At last week's Ilfracombe Town Council meeting the group said it had recruited a specialist solicitor to investigate the matter but was concerned the council wasn't interested.
John Goodman from Knowle said: "I've got photos of stacked up gravestones and the desecrated graves of babies and war heroes.
"All of you should be ashamed to let this happen.
"Only one councillor has shown any interest, the rest of you have done nothing, you don't give a damn."
Friends group founder Betty Engmann, whose father and grandparents are buried at the cemetery, said: "This whole situation smacks of fraud.
"The cemetery belongs to the people of Ilfracombe but we've been locked out.
"You lot sit on your duffs doing nothing because you let people in Barnstaple rule you.
"I'll spend every penny I've got to reopen the cemetery, even if it means taking this council to court.
"I wouldn't vote for you again."
Another founder member of the group, Inger Lovelock, listed reasons why the chapel should never have been converted into a house.

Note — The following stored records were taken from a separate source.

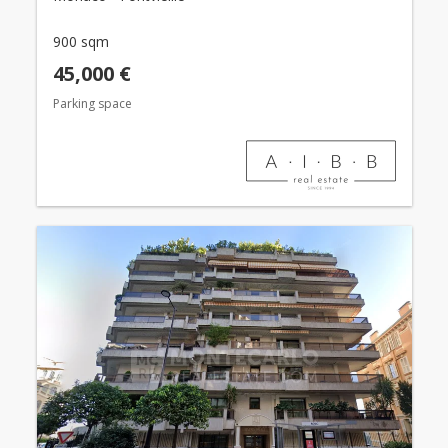
900 sqm
45,000 €
Parking space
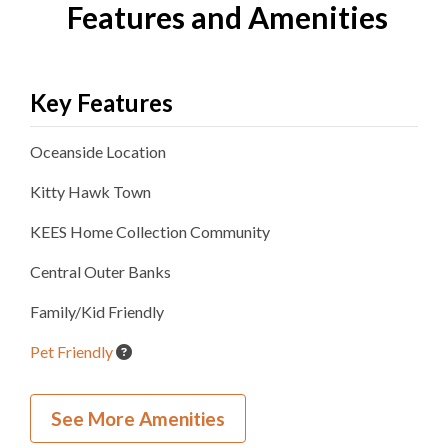
Features and Amenities
Key Features
Oceanside
Location
Kitty Hawk
Town
KEES Home Collection
Community
Central Outer Banks
Family/Kid Friendly
Pet Friendly
Inside Your Place
See More Amenities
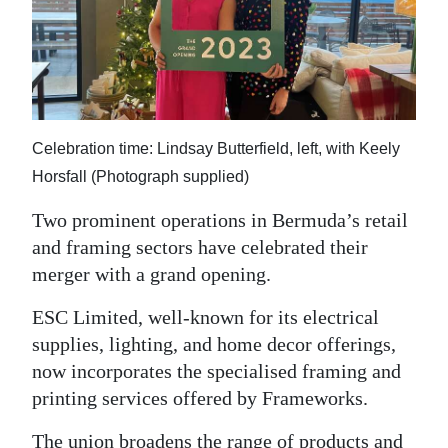
News
Business
Sport
Life
Celebration time: Lindsay Butterfield, left, with Keely
Horsfall (Photograph supplied)
Opinion
Two prominent operations in Bermuda’s retail
RG
and framing sectors have celebrated their
Podcast
merger with a grand opening.
Jobs
ESC Limited, well-known for its electrical
supplies, lighting, and home decor offerings,
Classifieds
now incorporates the specialised framing and
Obituaries
printing services offered by Frameworks.
Weather
The union broadens the range of products and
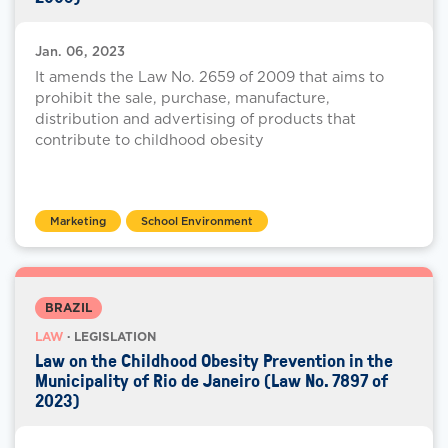
Jan. 06, 2023
It amends the Law No. 2659 of 2009 that aims to
prohibit the sale, purchase, manufacture,
distribution and advertising of products that
contribute to childhood obesity
Marketing
School Environment
BRAZIL
LAW
· LEGISLATION
Law on the Childhood Obesity Prevention in the
Municipality of Rio de Janeiro (Law No. 7897 of
2023)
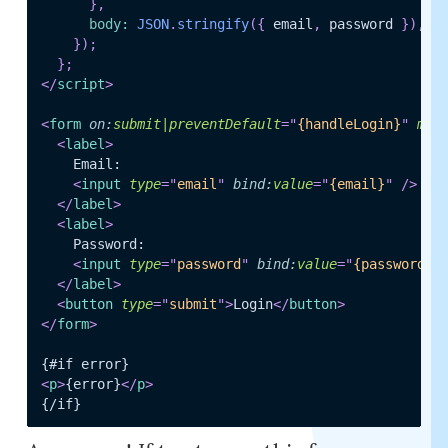
}
,
body
:
JSON
.
stringify
(
{
 email
,
 password 
}
)
,
}
)
;
}
;
</
script
>
<
form
on:
submit|preventDefault
=
"
{handleLogin}
"
met
<
label
>
    Email:

<
input
type
=
"
email
"
bind:
value
=
"
{email}
"
/>
</
label
>
<
label
>
    Password:

<
input
type
=
"
password
"
bind:
value
=
"
{password}
"
</
label
>
<
button
type
=
"
submit
"
>
Login
</
button
>
</
form
>
<
p
>
{error}
</
p
>
{/if}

She said: "English Heritage were not consulted, listed building consent was not applied for and threats to owls and bats were not considered."
Later in the evening the council discussed a motion from Councillor Peter Rawle, who has met several times with the Friends group, which proposed the council supported the group in its research.
Mr Rawle said: "Score Cemetery was gifted to this town but it needs investigation, possibly to see if there has been fraud.
"The Friends group is determined to sort out the legalities and they now have a specialist solicitor who has come out of retirement to help them out for free.
"However, to progress the matter they will need to raise money to pay a barrister.
"We need to support them in their quest for truth."
Councillor Janice Donovan said she was upset the council had been accused of not supporting the event as she understood Mr Rawle had been representing the authority at the group's meetings.
Mr Rawle said there would be no financial implications for the council, though Councillor Mike Edmunds said the Friends group could apply to the council for grant funding once they had more information about legal fees.
The council voted unanimously to support the Friends Of Score Cemetery in their research.
"I've got photos of stacked up gravestones and the desecrated graves of babies and war heroes. All of you should be ashamed to let this happen."